Turner also has a more specific worry about "a false sense of security in some digital projects" that arises from an initiative he was involved in "to digitise a series of 19th-century materials (around 100,000 pages of newsprint). Among the most interesting things that came out of the project was the limit on what digital technologies can do with 'older' materials. Because these can be difficult to read for optical character recognition machines, levels of accuracy cannot be guaranteed and much is misread in the process.

"One result is that, in the finished resource, you may think you are doing a complete search for a keyword such as 'Dickens', but in reality much is likely being missed because of the limitations imposed by the mechanical process. And of course, it's impossible to check by hand all those thousands/millions of new digital pages."

Tamson Pietsch, lecturer in imperial and colonial history at Brunel University, works on "the story of imperial academic connections in the first part of the 20th century", a topic she believes has been neglected precisely because "the material I work on (which ranges from personal papers to institutional records) is held in university archives across the world" that she has had to travel far to access.

While Pietsch acknowledges that "digitisation does reduce some of the obstacles imposed by distance", for example in the case of "the University of Sydney's digitisation of all its university calendars (and some wonderful photographs) and the National Library of Australia's Trove index, which collates pretty much everything online about Australian history", she stresses that "the bulk of the material I need remains available only in bricks-and-mortar institutions, and I can't see that changing".

The danger for Pietsch is that "what gets digitised drives scholarship. I'm sure since its release there have been a disproportionate number of articles using material from The Times' digital archive." It is also safe to assume that poorer countries, like poorer universities, are going to be slower to digitise their archives, with all the potential for distortion that introduces.

Gill Perry, professor of art history at The Open University, runs the Open Arts Archive with 17 collaborating museums and has seen her own research transformed by digital resources.

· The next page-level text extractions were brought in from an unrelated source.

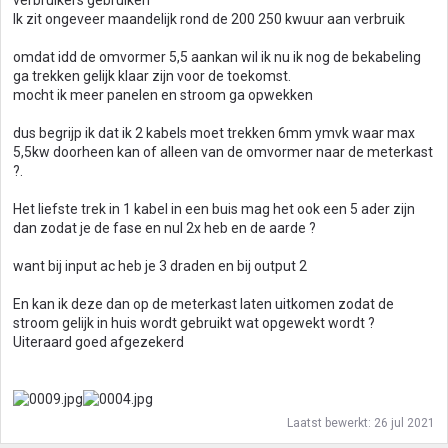
verbruikers gebruiken
Ik zit ongeveer maandelijk rond de 200 250 kwuur aan verbruik
omdat idd de omvormer 5,5 aankan wil ik nu ik nog de bekabeling
ga trekken gelijk klaar zijn voor de toekomst.
mocht ik meer panelen en stroom ga opwekken
dus begrijp ik dat ik 2 kabels moet trekken 6mm ymvk waar max
5,5kw doorheen kan of alleen van de omvormer naar de meterkast
?.
Het liefste trek in 1 kabel in een buis mag het ook een 5 ader zijn
dan zodat je de fase en nul 2x heb en de aarde ?
want bij input ac heb je 3 draden en bij output 2
En kan ik deze dan op de meterkast laten uitkomen zodat de
stroom gelijk in huis wordt gebruikt wat opgewekt wordt ?
Uiteraard goed afgezekerd
Laatst bewerkt:
26 jul 2021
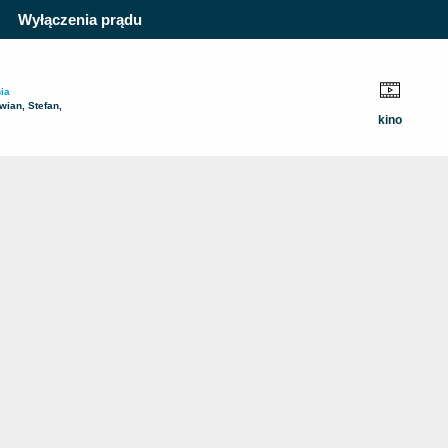
Wyłączenia prądu
ia
wian, Stefan,
kino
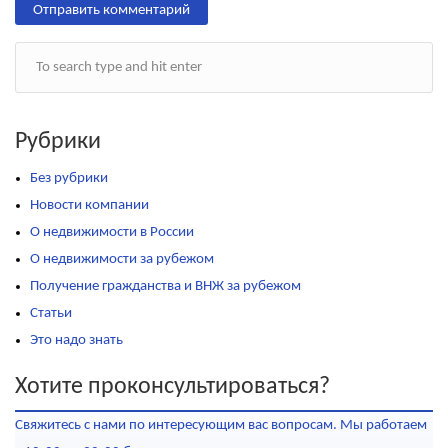
Рубрики
Без рубрики
Новости компании
О недвижимости в России
О недвижимости за рубежом
Получение гражданства и ВНЖ за рубежом
Статьи
Это надо знать
Хотите проконсультироваться?
Свяжитесь с нами по интересующим вас вопросам. Мы работаем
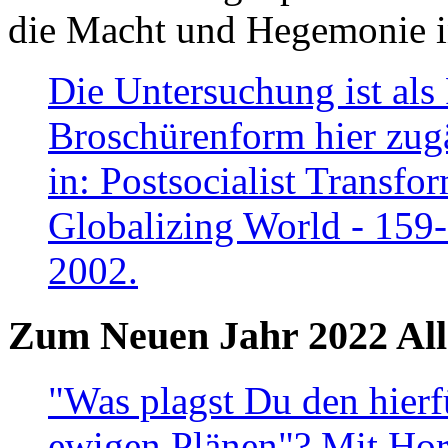
die Macht und Hegemonie in
Die Untersuchung ist als 
Broschürenform hier zugä
in: Postsocialist Transfo
Globalizing World - 159
2002.
Zum Neuen Jahr 2022 All
"Was plagst Du den hierf
ewigen Plänen"? Mit Hora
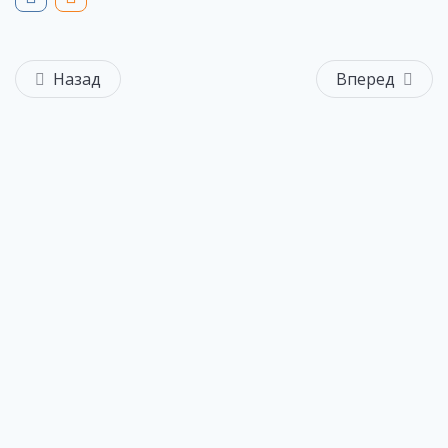
Назад
Вперед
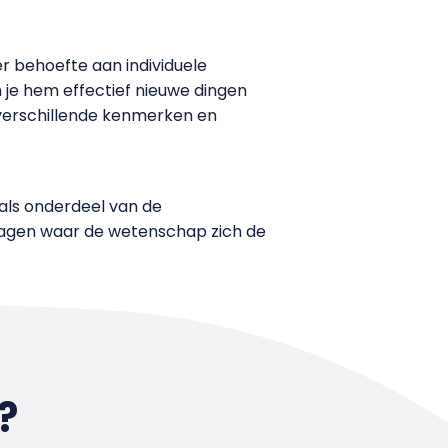
r behoefte aan individuele
n je hem effectief nieuwe dingen
 verschillende kenmerken en
 als onderdeel van de
agen waar de wetenschap zich de
?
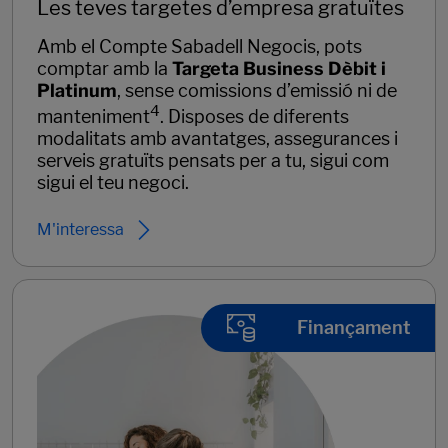
Les teves targetes d’empresa gratuïtes
Amb el Compte Sabadell Negocis, pots
comptar amb la
Targeta Business Dèbit i
Platinum
, sense comissions d’emissió ni de
4
manteniment
. Disposes de diferents
modalitats amb avantatges, assegurances i
serveis gratuïts pensats per a tu, sigui com
sigui el teu negoci.
M'interessa
Finançament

However, she also points to a number of problems.

Copyright issues often mean that there are no digital records of exhibitions. Students start to believe that an image viewed online can be a genuine substitute for seeing art in the flesh. Digitisation also creates an implicit hierarchy, with photographs reproduced better than paintings, and paintings better than sculpture, while the sorts of installation that viewers are expected to walk around and through simply cannot be experienced online. Only the work of digital artists is available exactly as intended. Everybody knows that violence and nudity feel very different in the cinema and on stage, and there is something of the same difference between real and virtual artworks.

"We were all very seduced by digital a few years ago," says Perry, "but it shouldn't be a substitute for more creative, interpretative work."